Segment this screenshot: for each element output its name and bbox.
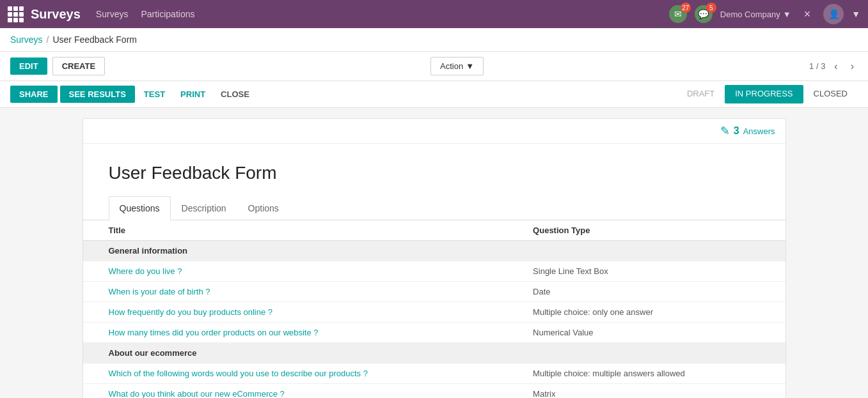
question-title[interactable]: What do you think about our new eCommerc… — [83, 384, 508, 399]
question-title[interactable]: Which of the following words would you u… — [83, 364, 508, 384]
breadcrumb-current: User Feedback Form — [52, 34, 136, 45]
tabs-bar: Questions Description Options — [83, 196, 785, 220]
secondary-bar: SHARE SEE RESULTS TEST PRINT CLOSE DRAFT… — [0, 81, 868, 108]
avatar[interactable]: 👤 — [823, 4, 844, 24]
main-content: ✎ 3 Answers User Feedback Form Questions… — [83, 118, 786, 398]
edit-button[interactable]: EDIT — [10, 57, 47, 75]
status-in-progress[interactable]: IN PROGRESS — [725, 85, 803, 103]
table-row[interactable]: How many times did you order products on… — [83, 323, 785, 343]
form-title-section: User Feedback Form — [83, 144, 785, 196]
next-page-button[interactable]: › — [847, 59, 858, 73]
tab-description[interactable]: Description — [171, 196, 237, 220]
action-dropdown-button[interactable]: Action ▼ — [430, 57, 484, 75]
section-name: About our ecommerce — [83, 343, 785, 364]
test-button[interactable]: TEST — [138, 86, 171, 103]
create-button[interactable]: CREATE — [52, 57, 105, 75]
table-row[interactable]: What do you think about our new eCommerc… — [83, 384, 785, 399]
table-row[interactable]: When is your date of birth ? Date — [83, 282, 785, 302]
brand-title[interactable]: Surveys — [31, 7, 81, 22]
question-type: Multiple choice: multiple answers allowe… — [507, 364, 785, 384]
answers-count: 3 — [734, 125, 739, 137]
navbar-icons: ✉ 27 💬 5 Demo Company ▼ × 👤 ▼ — [669, 4, 860, 24]
avatar-chevron-icon: ▼ — [851, 9, 860, 19]
section-name: General information — [83, 241, 785, 261]
close-survey-button[interactable]: CLOSE — [214, 86, 256, 103]
table-row[interactable]: How frequently do you buy products onlin… — [83, 302, 785, 323]
question-type: Single Line Text Box — [507, 261, 785, 282]
status-draft[interactable]: DRAFT — [677, 85, 725, 103]
see-results-button[interactable]: SEE RESULTS — [60, 86, 135, 103]
company-selector[interactable]: Demo Company ▼ — [720, 10, 791, 19]
answers-bar: ✎ 3 Answers — [83, 119, 785, 144]
form-title: User Feedback Form — [109, 163, 760, 183]
chat-badge-count: 5 — [706, 3, 716, 13]
table-row[interactable]: Which of the following words would you u… — [83, 364, 785, 384]
question-title[interactable]: Where do you live ? — [83, 261, 508, 282]
question-type: Date — [507, 282, 785, 302]
table-row[interactable]: Where do you live ? Single Line Text Box — [83, 261, 785, 282]
status-bar: DRAFT IN PROGRESS CLOSED — [677, 85, 858, 103]
navbar: Surveys Surveys Participations ✉ 27 💬 5 … — [0, 0, 868, 28]
company-name: Demo Company — [720, 10, 780, 19]
questions-table: Title Question Type General information … — [83, 220, 785, 398]
question-type: Numerical Value — [507, 323, 785, 343]
status-closed[interactable]: CLOSED — [803, 85, 858, 103]
prev-page-button[interactable]: ‹ — [830, 59, 841, 73]
chat-badge-icon[interactable]: 💬 5 — [695, 5, 713, 23]
question-type: Matrix — [507, 384, 785, 399]
action-chevron-icon: ▼ — [466, 61, 474, 71]
navbar-close-icon[interactable]: × — [804, 8, 811, 21]
share-button[interactable]: SHARE — [10, 86, 58, 103]
tab-options[interactable]: Options — [237, 196, 290, 220]
action-bar: EDIT CREATE Action ▼ 1 / 3 ‹ › — [0, 52, 868, 81]
navbar-nav: Surveys Participations — [96, 9, 195, 19]
section-row: About our ecommerce — [83, 343, 785, 364]
nav-surveys[interactable]: Surveys — [96, 9, 129, 19]
breadcrumb: Surveys / User Feedback Form — [0, 28, 868, 52]
answers-icon: ✎ — [720, 124, 730, 138]
grid-icon[interactable] — [8, 6, 23, 22]
section-row: General information — [83, 241, 785, 261]
breadcrumb-root[interactable]: Surveys — [10, 34, 43, 45]
question-title[interactable]: How frequently do you buy products onlin… — [83, 302, 508, 323]
pagination-info: 1 / 3 — [809, 61, 825, 71]
clock-badge-icon[interactable]: ✉ 27 — [669, 5, 687, 23]
print-button[interactable]: PRINT — [174, 86, 212, 103]
nav-participations[interactable]: Participations — [141, 9, 194, 19]
answers-label: Answers — [743, 126, 775, 136]
breadcrumb-separator: / — [47, 34, 49, 45]
col-header-title: Title — [83, 220, 508, 241]
tab-questions[interactable]: Questions — [109, 196, 171, 220]
clock-badge-count: 27 — [681, 3, 691, 13]
company-chevron-icon: ▼ — [783, 10, 791, 19]
col-header-question-type: Question Type — [507, 220, 785, 241]
question-title[interactable]: How many times did you order products on… — [83, 323, 508, 343]
action-label: Action — [440, 61, 463, 71]
question-title[interactable]: When is your date of birth ? — [83, 282, 508, 302]
answers-link[interactable]: ✎ 3 Answers — [720, 124, 775, 138]
question-type: Multiple choice: only one answer — [507, 302, 785, 323]
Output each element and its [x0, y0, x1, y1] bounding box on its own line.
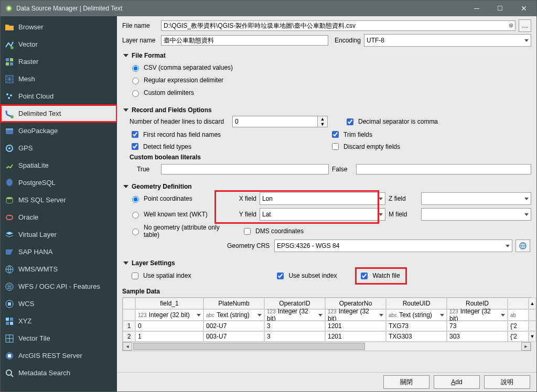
chk-subset-index[interactable]	[277, 273, 284, 279]
section-geometry[interactable]: Geometry Definition	[122, 180, 531, 192]
scroll-left-icon[interactable]: ◄	[123, 342, 132, 351]
sidebar-item-postgresql[interactable]: PostgreSQL	[1, 174, 117, 191]
cell[interactable]: 303	[447, 331, 508, 342]
sidebar-item-wms[interactable]: WMS/WMTS	[1, 260, 117, 278]
sidebar-item-delimited-text[interactable]: Delimited Text	[1, 105, 117, 122]
section-records[interactable]: Record and Fields Options	[122, 103, 531, 116]
false-input[interactable]	[356, 164, 531, 175]
cell[interactable]: 0	[135, 321, 203, 331]
type-select[interactable]: 123Integer (32 bit)	[264, 309, 325, 321]
cell[interactable]: TXG73	[386, 321, 447, 331]
cell[interactable]: 002-U7	[203, 321, 264, 331]
vscroll-track[interactable]	[529, 321, 536, 331]
sidebar-item-arcgis[interactable]: ArcGIS REST Server	[1, 347, 117, 364]
chk-trim[interactable]	[332, 131, 339, 138]
type-select[interactable]: 123Integer (32 bit)	[135, 309, 203, 321]
header-lines-spinner[interactable]: ▲▼	[232, 116, 328, 127]
chk-detect[interactable]	[132, 143, 138, 150]
chk-discard-empty[interactable]	[332, 143, 339, 150]
crs-select[interactable]: EPSG:4326 - WGS 84	[274, 239, 512, 252]
header-lines-input[interactable]	[232, 116, 317, 127]
cell[interactable]: 1201	[325, 331, 386, 342]
cell[interactable]: 3	[264, 321, 325, 331]
cell[interactable]: 1201	[325, 321, 386, 331]
section-file-format[interactable]: File Format	[122, 49, 531, 61]
add-button[interactable]: Add	[434, 375, 480, 389]
radio-no-geom[interactable]	[132, 228, 139, 235]
mfield-select[interactable]	[421, 208, 531, 221]
close-dialog-button[interactable]: 關閉	[383, 375, 429, 389]
col-header[interactable]: RouteUID	[386, 298, 447, 309]
type-select[interactable]: abcText (string)	[386, 309, 447, 321]
section-layer-settings[interactable]: Layer Settings	[122, 256, 531, 269]
vscroll-down-icon[interactable]: ▼	[529, 331, 536, 342]
cell[interactable]: TXG303	[386, 331, 447, 342]
sidebar-item-label: MS SQL Server	[18, 196, 66, 204]
clear-filename-icon[interactable]: ⊗	[509, 22, 513, 29]
type-select[interactable]: abcText (string)	[203, 309, 264, 321]
type-select[interactable]: 123Integer (32 bit)	[447, 309, 508, 321]
sidebar-item-pointcloud[interactable]: Point Cloud	[1, 88, 117, 105]
sidebar-item-browser[interactable]: Browser	[1, 18, 117, 36]
mesh-icon	[5, 74, 14, 84]
radio-custom[interactable]	[132, 90, 139, 97]
minimize-button[interactable]	[465, 1, 488, 16]
cell[interactable]: {'2	[508, 321, 529, 331]
cell[interactable]: 1	[135, 331, 203, 342]
sidebar-item-vectortile[interactable]: Vector Tile	[1, 330, 117, 347]
chk-decimal-comma[interactable]	[347, 118, 353, 125]
type-select[interactable]: 123Integer (32 bit)	[325, 309, 386, 321]
sidebar-item-virtual-layer[interactable]: Virtual Layer	[1, 226, 117, 243]
scroll-thumb[interactable]	[133, 343, 365, 350]
help-button[interactable]: 說明	[484, 375, 530, 389]
sidebar-item-gps[interactable]: GPS	[1, 139, 117, 157]
yfield-select[interactable]: Lat	[260, 208, 385, 221]
radio-point-coords[interactable]	[132, 196, 139, 203]
cell[interactable]: {'2	[508, 331, 529, 342]
col-header[interactable]: PlateNumb	[203, 298, 264, 309]
sidebar-item-oracle[interactable]: Oracle	[1, 209, 117, 226]
close-button[interactable]: ✕	[512, 1, 535, 16]
spin-down-icon[interactable]: ▼	[318, 122, 327, 127]
cell[interactable]: 003-U7	[203, 331, 264, 342]
browse-file-button[interactable]: …	[519, 19, 531, 32]
crs-picker-button[interactable]	[515, 239, 530, 252]
sidebar-item-spatialite[interactable]: SpatiaLite	[1, 157, 117, 174]
radio-csv[interactable]	[132, 65, 139, 72]
true-input[interactable]	[161, 164, 329, 175]
scroll-right-icon[interactable]: ►	[521, 342, 531, 351]
sidebar-item-xyz[interactable]: XYZ	[1, 312, 117, 330]
encoding-select[interactable]: UTF-8	[364, 34, 531, 47]
sidebar-item-mssql[interactable]: MS SQL Server	[1, 191, 117, 209]
chevron-down-icon	[440, 314, 444, 317]
type-select-overflow[interactable]: ab	[508, 309, 529, 321]
sidebar-item-metadata[interactable]: Metadata Search	[1, 364, 117, 382]
chk-watch-file[interactable]	[361, 273, 368, 279]
sidebar-item-mesh[interactable]: Mesh	[1, 70, 117, 88]
vscroll-up-icon[interactable]: ▲	[529, 298, 536, 309]
cell[interactable]: 3	[264, 331, 325, 342]
maximize-button[interactable]: ☐	[488, 1, 512, 16]
chk-dms[interactable]	[244, 228, 251, 235]
col-header[interactable]: field_1	[135, 298, 203, 309]
xfield-select[interactable]: Lon	[260, 192, 385, 205]
chk-spatial-index[interactable]	[132, 273, 138, 279]
chk-first-record[interactable]	[132, 131, 138, 138]
vscroll-track[interactable]	[529, 309, 536, 321]
file-name-input[interactable]	[161, 20, 515, 31]
type-row-header	[123, 309, 135, 321]
cell[interactable]: 73	[447, 321, 508, 331]
sidebar-item-raster[interactable]: Raster	[1, 53, 117, 70]
spin-up-icon[interactable]: ▲	[318, 116, 327, 122]
radio-wkt[interactable]	[132, 212, 139, 219]
sidebar-item-geopackage[interactable]: GeoPackage	[1, 122, 117, 139]
layer-name-input[interactable]	[161, 35, 328, 46]
sidebar-item-wcs[interactable]: WCS	[1, 295, 117, 312]
sidebar-item-vector[interactable]: Vector	[1, 36, 117, 53]
svg-rect-24	[6, 322, 9, 325]
zfield-select[interactable]	[421, 192, 531, 205]
sidebar-item-wfs[interactable]: WFS / OGC API - Features	[1, 278, 117, 295]
radio-regex[interactable]	[132, 78, 139, 84]
sidebar-item-saphana[interactable]: SAP HANA	[1, 243, 117, 260]
hscrollbar[interactable]: ◄ ►	[123, 342, 531, 351]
——
#### Instructions for the task:
In the entries above, which lines hold the string "think"? Report all of them.

#### Completed task:
question-title[interactable]: What do you think about our new eCommerc… — [83, 384, 508, 399]
table-row[interactable]: What do you think about our new eCommerc… — [83, 384, 785, 399]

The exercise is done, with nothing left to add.